Chop the onion and cubanelle or Italian peppers in the work bowl of a food processor until coarsely chopped. With the motor running, add the remaining ingredients one at a time and process until smooth.

The sofrito will keep in the refrigerator for up to 3 days. It also freezes beautifully. Freeze sofrito in ½ cup batches in sealable plastic bags. They come in extremely handy in a pinch. You can even add sofrito straight from the freezer to the pan in any recipe that calls for it.

*Pantry Notes:* Ajices Dulces, also known as cachucha or ajicitos are tiny sweet peppers with a hint of heat. They range in color from light to medium green and yellow to red and orange. They add freshness and an herby note to the sofrito and anything you cook. Do not mistake them for Scotch bonnet or Habanero chilies (which they look like)--those two pack a wallop when it comes to heat. If you can find ajicitos in your market, add them to sofrito. If not, up the cilantro and add a pinch of cayenne pepper. Culantro is not cilantro. It has long leaves with tapered tips and serrated edges. When it comes to flavor, culantro is like cilantro times ten. It is a nice, not essential addition to sofrito. In my area.. I find that Culantro leaves are readily available at most asian markets.


----------



## bluezebra (May 19, 2007)

So I made the sofrito tonight. I made it without tomato this time for a difference and it was really good. Here's what I did.
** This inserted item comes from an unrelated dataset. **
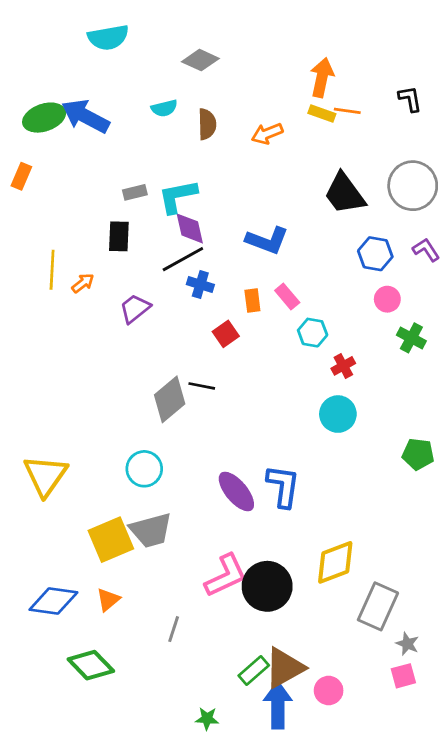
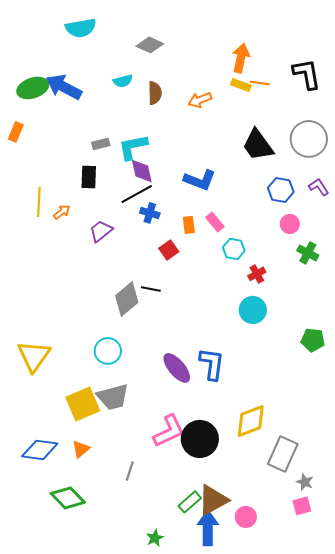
black L-shape: (410, 99) -> (307, 74), size x1.6
green star: (207, 719) -> (155, 538), turned -30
1/2 lb bacon, chopped coarsely
1-1/2 yellow onions
3/4 of a large bell pepper
2 fresh jalapenos
2 tsp parsley flakes, dried
1 tsp dried thyme
1 tsp dried oregano (out of Mexican oregano)
8 large cloves garlic
2 tbsp apple cider vinegar
1 pinch cayenne pepper

Instructions:
Saute bacon pieces on medium until crisp. Remove bacon pieces and reserve grease. Add veggies and spices and cook on low until tender and falling to pieces (about 30-45 minutes). Add apple cider vinegar in the last 15 minutes of cooking and let it reduce. Taste to adjust salt and pepper. During the last 10 minutes of cooking I added back a light handful of the bacon pieces and let it cook into the sofrito. YUM!

I added 1/2 of the mixture to my 1-1/2lbs of fresh pintos after they were almost cooked through. At that point I added salt to the beans and let them simmer till tender. I had cooked them last nite with a couple of pieces of bacon and 1/2 of an onion and alot of water to make a borracho.

Two thumbs up for tomorrow!


----------